> **TASK OBJECTIVE**
Write out the lines below exactly, beginning at the one with "Halbmarathons Hamburg" and stopping after the one with "νερό. Χρησιμοποιήστε μία ή"; the pictures are not copied.

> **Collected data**
[Start of section]
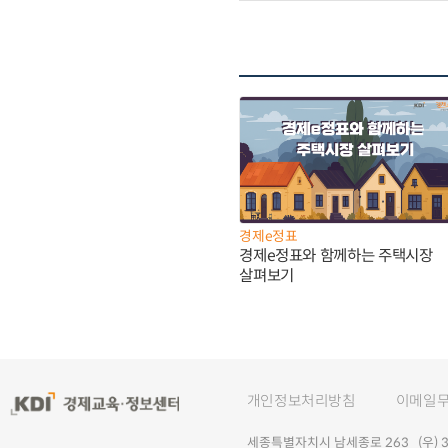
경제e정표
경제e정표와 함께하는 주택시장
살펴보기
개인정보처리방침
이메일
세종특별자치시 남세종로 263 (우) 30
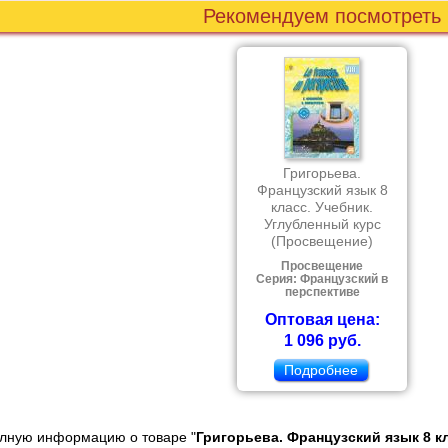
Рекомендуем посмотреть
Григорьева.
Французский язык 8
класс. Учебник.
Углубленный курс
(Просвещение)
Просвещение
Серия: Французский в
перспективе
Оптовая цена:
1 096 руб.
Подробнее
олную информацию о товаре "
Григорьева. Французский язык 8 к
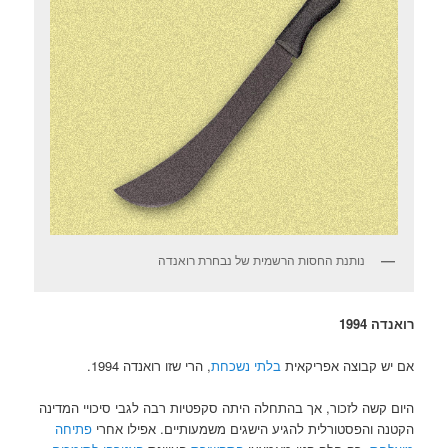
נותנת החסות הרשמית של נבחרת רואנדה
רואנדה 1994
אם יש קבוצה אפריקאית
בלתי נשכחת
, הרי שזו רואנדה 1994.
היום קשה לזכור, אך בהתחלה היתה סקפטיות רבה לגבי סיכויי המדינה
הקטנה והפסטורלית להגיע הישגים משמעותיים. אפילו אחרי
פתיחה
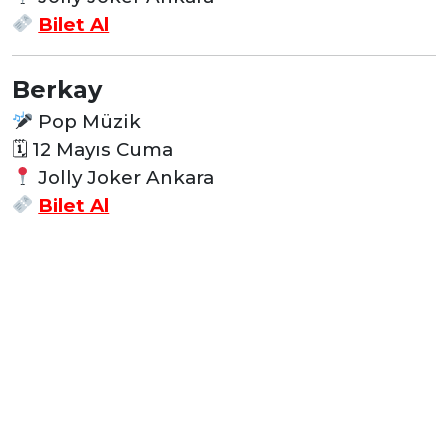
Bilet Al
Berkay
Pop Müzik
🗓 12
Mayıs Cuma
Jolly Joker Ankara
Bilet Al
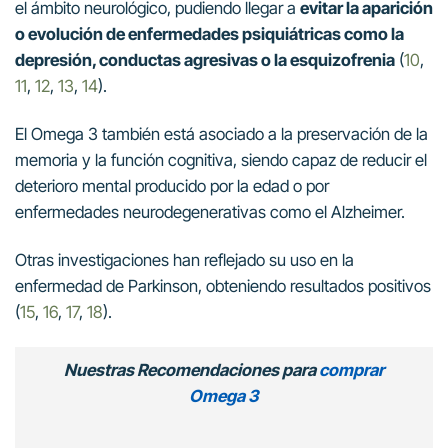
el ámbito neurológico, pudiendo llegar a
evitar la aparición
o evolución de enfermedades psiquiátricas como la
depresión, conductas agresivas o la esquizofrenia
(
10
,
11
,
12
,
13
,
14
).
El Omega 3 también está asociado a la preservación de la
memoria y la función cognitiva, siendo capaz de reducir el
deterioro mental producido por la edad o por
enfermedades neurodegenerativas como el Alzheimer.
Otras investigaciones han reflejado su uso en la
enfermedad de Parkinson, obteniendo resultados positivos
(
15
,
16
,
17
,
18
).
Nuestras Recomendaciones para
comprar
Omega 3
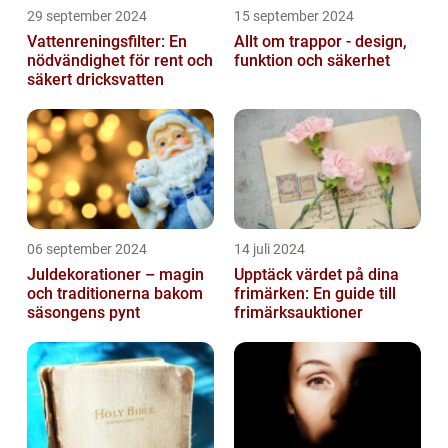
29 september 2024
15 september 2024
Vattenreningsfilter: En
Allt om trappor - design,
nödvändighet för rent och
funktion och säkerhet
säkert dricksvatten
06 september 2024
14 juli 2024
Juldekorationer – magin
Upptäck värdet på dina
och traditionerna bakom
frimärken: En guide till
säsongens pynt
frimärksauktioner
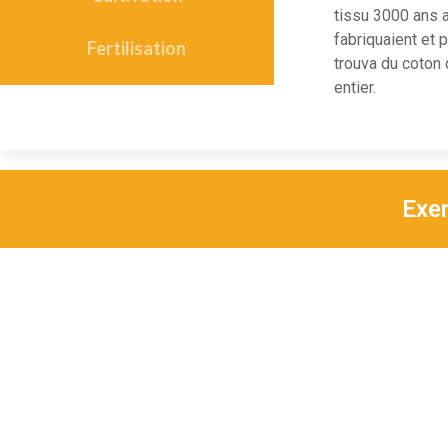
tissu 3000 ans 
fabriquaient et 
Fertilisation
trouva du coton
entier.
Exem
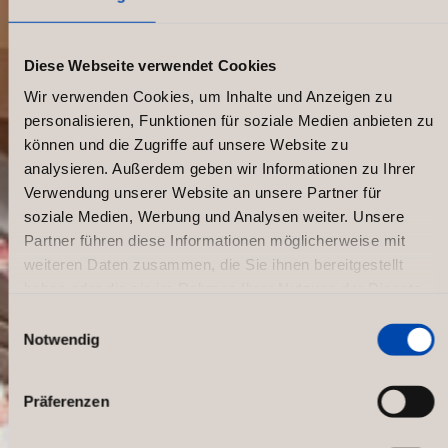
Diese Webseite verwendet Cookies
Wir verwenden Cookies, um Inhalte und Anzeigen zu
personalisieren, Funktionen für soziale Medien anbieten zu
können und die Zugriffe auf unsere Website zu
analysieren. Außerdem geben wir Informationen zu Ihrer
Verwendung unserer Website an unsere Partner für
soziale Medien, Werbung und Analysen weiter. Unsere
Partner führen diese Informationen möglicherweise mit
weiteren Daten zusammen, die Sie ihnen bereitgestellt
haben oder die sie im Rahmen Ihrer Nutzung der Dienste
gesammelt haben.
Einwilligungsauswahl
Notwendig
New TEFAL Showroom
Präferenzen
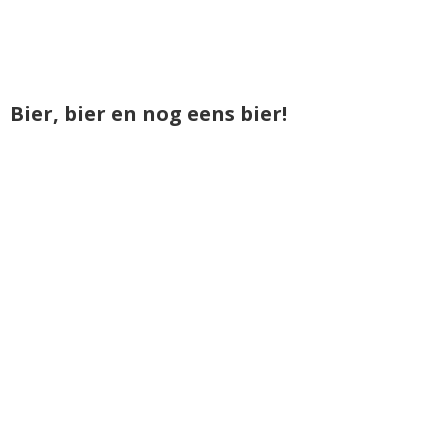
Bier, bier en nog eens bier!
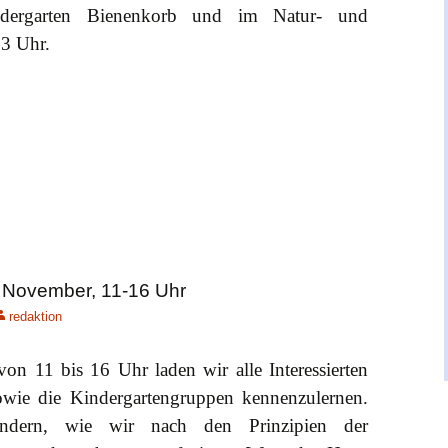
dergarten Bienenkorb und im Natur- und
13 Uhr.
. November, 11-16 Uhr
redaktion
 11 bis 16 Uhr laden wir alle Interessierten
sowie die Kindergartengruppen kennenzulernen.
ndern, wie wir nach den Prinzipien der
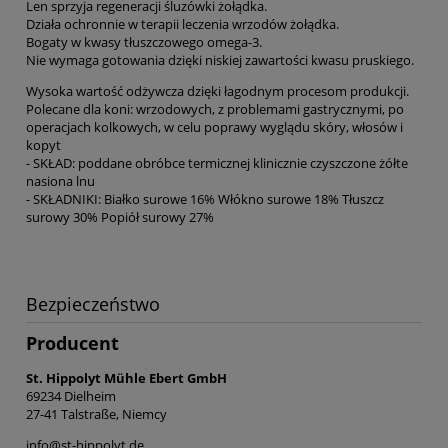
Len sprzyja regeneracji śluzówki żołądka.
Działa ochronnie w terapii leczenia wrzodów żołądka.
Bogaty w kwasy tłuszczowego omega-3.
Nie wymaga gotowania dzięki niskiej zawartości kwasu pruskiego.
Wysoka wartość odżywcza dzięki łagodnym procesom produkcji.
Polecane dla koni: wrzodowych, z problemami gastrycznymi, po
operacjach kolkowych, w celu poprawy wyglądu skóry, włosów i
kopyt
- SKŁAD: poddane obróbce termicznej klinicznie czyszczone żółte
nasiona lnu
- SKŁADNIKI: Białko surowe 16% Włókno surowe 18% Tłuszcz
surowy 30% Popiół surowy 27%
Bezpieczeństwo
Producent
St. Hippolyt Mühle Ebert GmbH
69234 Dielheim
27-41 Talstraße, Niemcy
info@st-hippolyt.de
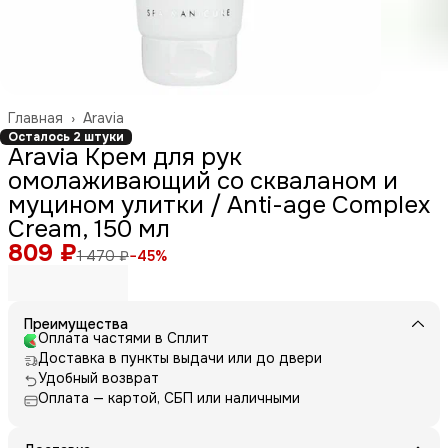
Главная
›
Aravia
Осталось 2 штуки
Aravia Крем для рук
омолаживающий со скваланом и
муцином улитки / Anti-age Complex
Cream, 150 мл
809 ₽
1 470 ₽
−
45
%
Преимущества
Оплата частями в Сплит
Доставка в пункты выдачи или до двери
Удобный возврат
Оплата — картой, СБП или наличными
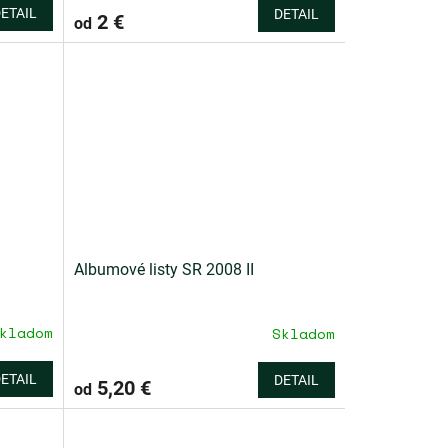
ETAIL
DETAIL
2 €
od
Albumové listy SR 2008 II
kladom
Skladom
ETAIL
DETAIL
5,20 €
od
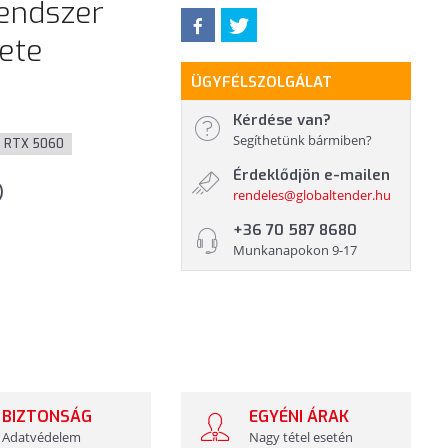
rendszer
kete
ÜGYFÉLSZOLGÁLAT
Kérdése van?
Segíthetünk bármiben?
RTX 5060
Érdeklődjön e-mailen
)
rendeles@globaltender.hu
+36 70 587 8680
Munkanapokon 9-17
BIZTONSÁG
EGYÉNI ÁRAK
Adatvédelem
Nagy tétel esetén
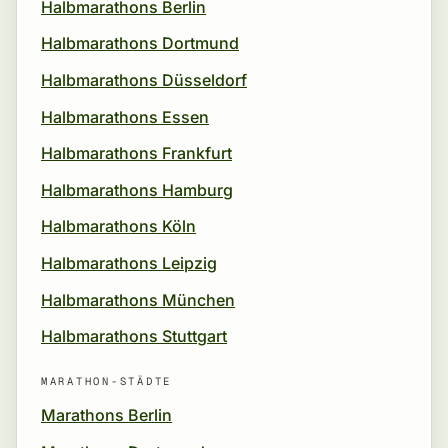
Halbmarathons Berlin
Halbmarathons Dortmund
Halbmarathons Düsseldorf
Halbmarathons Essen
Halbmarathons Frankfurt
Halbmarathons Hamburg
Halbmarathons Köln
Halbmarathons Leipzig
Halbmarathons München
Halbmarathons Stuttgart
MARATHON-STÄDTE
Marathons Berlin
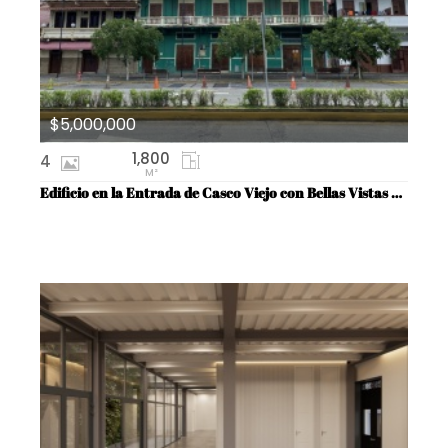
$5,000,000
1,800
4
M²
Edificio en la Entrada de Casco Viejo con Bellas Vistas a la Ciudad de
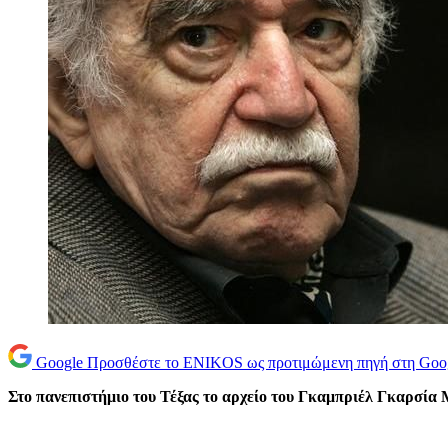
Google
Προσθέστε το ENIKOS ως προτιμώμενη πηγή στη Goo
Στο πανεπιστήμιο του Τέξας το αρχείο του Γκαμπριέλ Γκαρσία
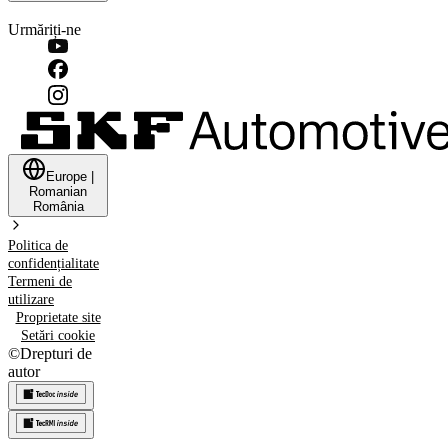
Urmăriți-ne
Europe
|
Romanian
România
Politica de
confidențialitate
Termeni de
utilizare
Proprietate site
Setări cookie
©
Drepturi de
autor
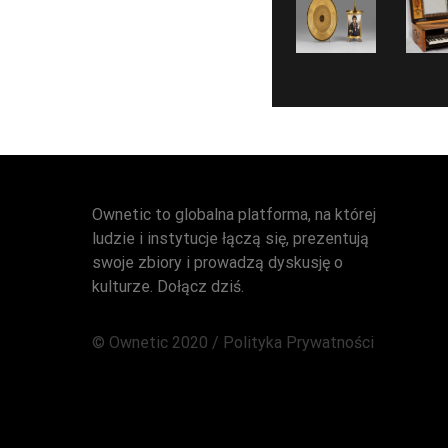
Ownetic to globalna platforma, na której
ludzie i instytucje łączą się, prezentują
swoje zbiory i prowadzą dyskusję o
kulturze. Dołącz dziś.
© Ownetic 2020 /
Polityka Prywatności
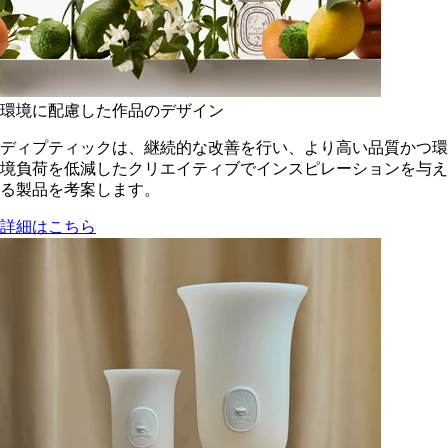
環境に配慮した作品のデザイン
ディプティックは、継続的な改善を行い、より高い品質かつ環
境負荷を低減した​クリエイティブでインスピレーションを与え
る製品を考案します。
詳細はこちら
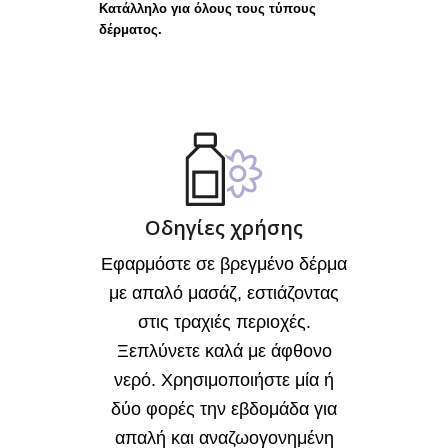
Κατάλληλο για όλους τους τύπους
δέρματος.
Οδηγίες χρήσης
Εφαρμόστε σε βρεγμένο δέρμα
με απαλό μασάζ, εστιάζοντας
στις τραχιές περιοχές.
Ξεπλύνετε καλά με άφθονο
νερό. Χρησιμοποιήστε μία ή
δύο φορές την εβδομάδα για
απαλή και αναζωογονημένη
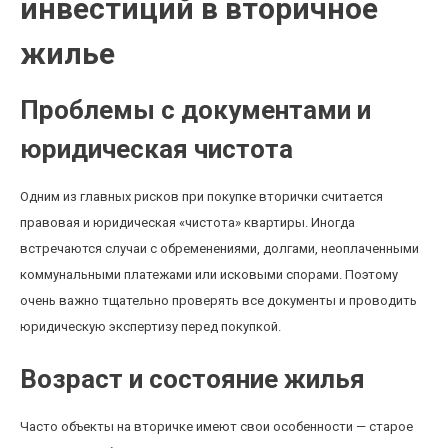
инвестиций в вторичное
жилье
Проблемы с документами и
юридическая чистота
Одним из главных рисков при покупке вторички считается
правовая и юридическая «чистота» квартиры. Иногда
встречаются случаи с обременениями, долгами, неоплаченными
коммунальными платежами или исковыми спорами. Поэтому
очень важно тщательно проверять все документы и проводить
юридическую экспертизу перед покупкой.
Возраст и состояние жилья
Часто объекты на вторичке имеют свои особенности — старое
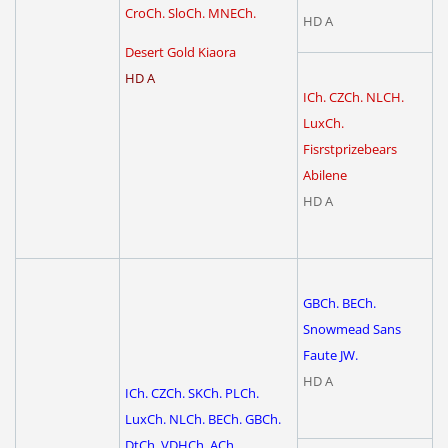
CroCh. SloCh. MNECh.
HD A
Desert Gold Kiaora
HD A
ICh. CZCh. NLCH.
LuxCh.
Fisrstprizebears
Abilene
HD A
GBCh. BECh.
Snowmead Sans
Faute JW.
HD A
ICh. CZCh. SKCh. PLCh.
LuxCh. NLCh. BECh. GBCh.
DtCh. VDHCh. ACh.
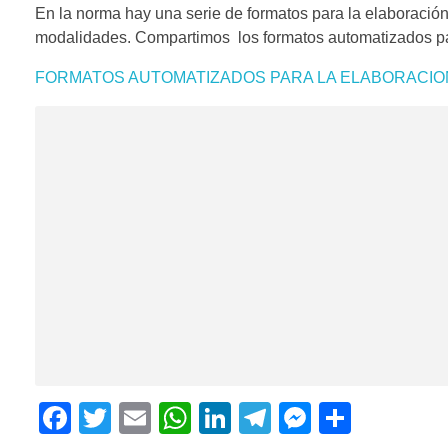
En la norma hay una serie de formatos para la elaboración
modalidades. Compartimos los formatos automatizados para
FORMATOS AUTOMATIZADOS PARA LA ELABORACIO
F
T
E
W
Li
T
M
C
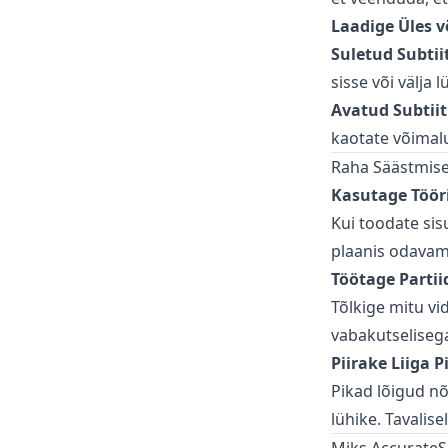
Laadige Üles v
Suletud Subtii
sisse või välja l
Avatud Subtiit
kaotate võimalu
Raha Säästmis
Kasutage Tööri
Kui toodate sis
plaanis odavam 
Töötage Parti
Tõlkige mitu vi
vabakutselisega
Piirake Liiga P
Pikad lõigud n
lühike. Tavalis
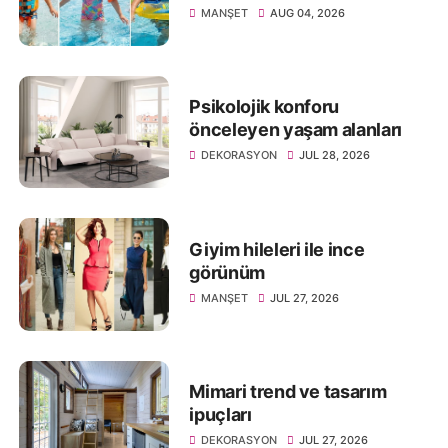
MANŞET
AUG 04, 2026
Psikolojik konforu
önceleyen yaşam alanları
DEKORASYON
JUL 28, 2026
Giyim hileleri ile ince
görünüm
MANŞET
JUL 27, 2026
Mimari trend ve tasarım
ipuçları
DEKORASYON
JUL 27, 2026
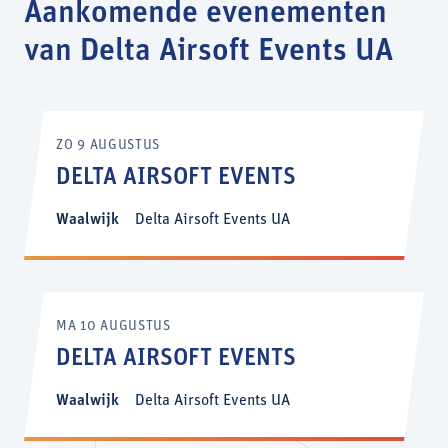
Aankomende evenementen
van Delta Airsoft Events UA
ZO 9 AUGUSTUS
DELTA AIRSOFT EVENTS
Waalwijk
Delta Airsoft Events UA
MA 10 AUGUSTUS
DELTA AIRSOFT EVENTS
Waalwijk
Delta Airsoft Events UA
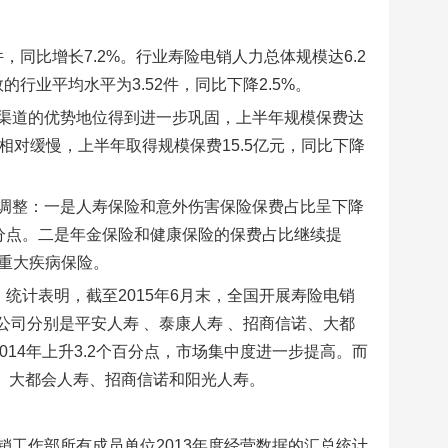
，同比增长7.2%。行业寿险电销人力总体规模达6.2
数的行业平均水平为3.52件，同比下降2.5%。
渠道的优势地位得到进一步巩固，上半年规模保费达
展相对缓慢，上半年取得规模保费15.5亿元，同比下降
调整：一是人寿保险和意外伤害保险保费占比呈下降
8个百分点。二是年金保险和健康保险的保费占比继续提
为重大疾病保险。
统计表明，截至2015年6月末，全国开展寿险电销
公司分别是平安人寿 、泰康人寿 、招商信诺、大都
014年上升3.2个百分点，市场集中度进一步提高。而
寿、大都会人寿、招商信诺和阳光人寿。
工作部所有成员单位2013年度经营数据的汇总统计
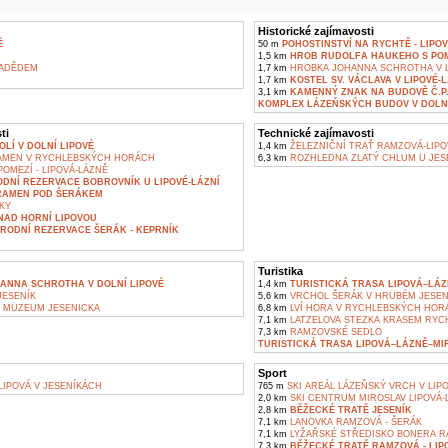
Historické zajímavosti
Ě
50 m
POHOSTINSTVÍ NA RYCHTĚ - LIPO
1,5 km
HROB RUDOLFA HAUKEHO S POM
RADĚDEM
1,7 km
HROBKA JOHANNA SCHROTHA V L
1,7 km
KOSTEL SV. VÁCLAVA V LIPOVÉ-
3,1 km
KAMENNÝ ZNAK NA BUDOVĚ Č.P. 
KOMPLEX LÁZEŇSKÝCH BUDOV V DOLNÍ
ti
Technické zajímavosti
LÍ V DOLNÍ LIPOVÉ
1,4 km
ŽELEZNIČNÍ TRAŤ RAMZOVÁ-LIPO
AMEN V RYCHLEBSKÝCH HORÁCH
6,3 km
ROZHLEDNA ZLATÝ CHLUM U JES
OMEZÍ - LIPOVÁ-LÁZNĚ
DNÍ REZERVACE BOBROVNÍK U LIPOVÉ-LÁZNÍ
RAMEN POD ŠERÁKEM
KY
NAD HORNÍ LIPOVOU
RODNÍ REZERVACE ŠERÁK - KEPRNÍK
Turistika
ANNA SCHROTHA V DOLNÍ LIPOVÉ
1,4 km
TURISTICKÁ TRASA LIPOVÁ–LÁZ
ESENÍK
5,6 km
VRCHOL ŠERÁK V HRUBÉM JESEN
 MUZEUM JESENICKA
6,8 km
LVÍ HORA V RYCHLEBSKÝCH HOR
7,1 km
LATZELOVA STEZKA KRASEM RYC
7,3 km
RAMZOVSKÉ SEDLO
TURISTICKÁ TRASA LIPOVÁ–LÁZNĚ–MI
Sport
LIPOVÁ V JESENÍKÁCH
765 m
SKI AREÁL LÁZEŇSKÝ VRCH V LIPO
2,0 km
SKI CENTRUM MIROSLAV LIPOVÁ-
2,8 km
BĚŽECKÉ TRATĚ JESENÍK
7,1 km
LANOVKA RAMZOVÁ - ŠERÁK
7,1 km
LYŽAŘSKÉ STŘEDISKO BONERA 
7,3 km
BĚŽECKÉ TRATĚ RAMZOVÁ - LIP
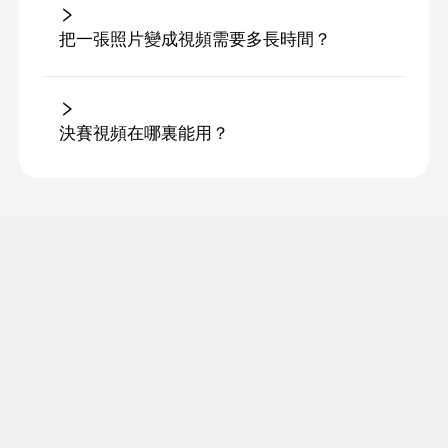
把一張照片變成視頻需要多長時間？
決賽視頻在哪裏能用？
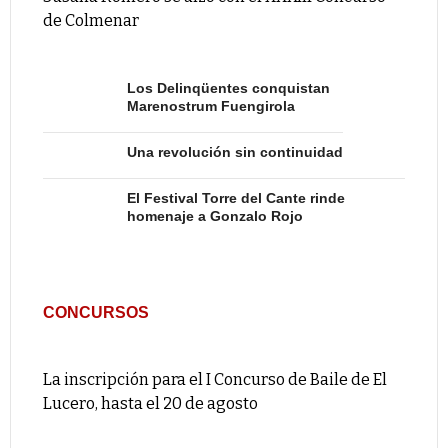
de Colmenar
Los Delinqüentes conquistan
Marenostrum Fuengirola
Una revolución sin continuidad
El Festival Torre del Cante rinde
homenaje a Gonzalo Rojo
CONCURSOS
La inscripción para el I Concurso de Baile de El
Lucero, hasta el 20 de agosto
[End of section]
> **RESPONSE**
Halbmarathons Hamburg
Halbmarathons Köln
Halbmarathons Leipzig
Halbmarathons München
Halbmarathons Stuttgart
MARATHON-STÄDTE
Marathons Berlin
$5,000,000
1,800
4
M²
Edificio en la Entrada de Casco Viejo con Bellas Vistas a la Ciudad de
Google
Προσθέστε το ENIKOS ως προτιμώμενη πηγή στη Goo
Στο πανεπιστήμιο του Τέξας το αρχείο του Γκαμπριέλ Γκαρσία
Urmăriți-ne
Europe
|
Romanian
România
Politica de
confidențialitate
Termeni de
utilizare
Proprietate site
Setări cookie
©
Drepturi de
autor
Ownetic to globalna platforma, na której
ludzie i instytucje łączą się, prezentują
swoje zbiory i prowadzą dyskusję o
kulturze. Dołącz dziś.
© Ownetic 2020 /
Polityka Prywatności
環境に配慮した作品のデザイン
ディプティックは、継続的な改善を行い、より高い品質かつ環
境負荷を低減した​クリエイティブでインスピレーションを与え
る製品を考案します。
詳細はこちら
Κατάλληλο για όλους τους τύπους
δέρματος.
Οδηγίες χρήσης
Εφαρμόστε σε βρεγμένο δέρμα
με απαλό μασάζ, εστιάζοντας
στις τραχιές περιοχές.
Ξεπλύνετε καλά με άφθονο
νερό. Χρησιμοποιήστε μία ή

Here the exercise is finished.